WHAT THE TASK REQUIRES: Using the data below, output a verbatim copy of the lines between the one holding "Volgende uitgave: 7 augustus 2026" and the one holding "os direitos reservados.", inclusive, without any pictures.

DATA PROVIDED:
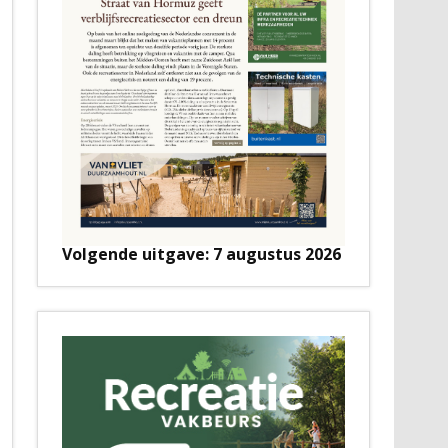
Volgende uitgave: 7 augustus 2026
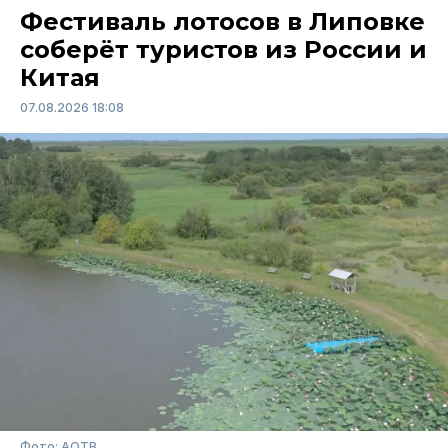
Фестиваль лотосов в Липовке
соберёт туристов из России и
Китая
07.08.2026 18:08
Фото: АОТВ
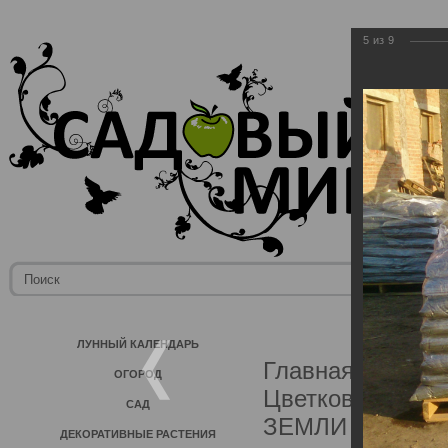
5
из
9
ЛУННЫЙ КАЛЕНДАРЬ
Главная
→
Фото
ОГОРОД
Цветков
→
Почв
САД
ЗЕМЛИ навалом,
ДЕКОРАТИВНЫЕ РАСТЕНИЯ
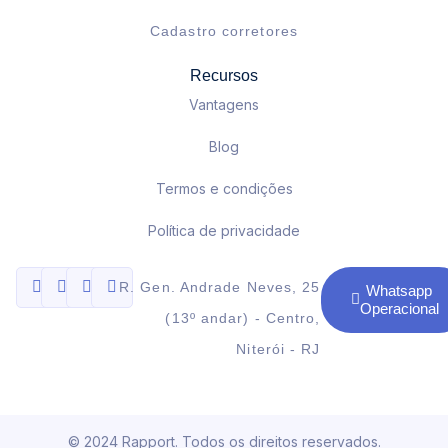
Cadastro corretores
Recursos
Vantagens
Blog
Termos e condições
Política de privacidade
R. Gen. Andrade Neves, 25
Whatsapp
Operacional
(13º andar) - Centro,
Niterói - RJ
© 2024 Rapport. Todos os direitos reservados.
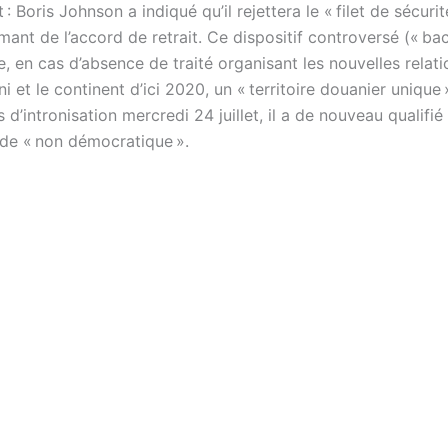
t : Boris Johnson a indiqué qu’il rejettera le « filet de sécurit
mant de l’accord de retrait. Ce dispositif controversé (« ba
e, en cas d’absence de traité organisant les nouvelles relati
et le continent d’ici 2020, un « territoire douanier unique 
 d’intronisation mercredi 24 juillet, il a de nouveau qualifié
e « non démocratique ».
...
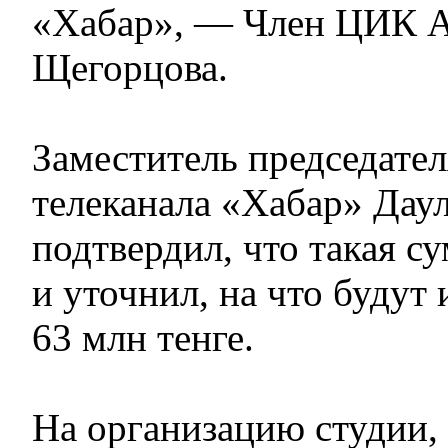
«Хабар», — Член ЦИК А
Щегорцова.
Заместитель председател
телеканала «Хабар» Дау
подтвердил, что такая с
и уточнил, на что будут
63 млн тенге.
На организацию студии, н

EXERCISE SOLUTION:
Volgende uitgave: 7 augustus 2026
Фестиваль лотосов в Липовке
соберёт туристов из России и
Китая
07.08.2026 18:08
Фото: АОТВ
5
из
9
ЛУННЫЙ КАЛЕНДАРЬ
Главная
→
Фото
ОГОРОД
Цветков
→
Почв
САД
ЗЕМЛИ навалом,
ДЕКОРАТИВНЫЕ РАСТЕНИЯ
Cadastro corretores
Recursos
Vantagens
Blog
Termos e condições
Política de privacidade
R. Gen. Andrade Neves, 25
Whatsapp
Operacional
(13º andar) - Centro,
Niterói - RJ
© 2024 Rapport. Todos os direitos reservados.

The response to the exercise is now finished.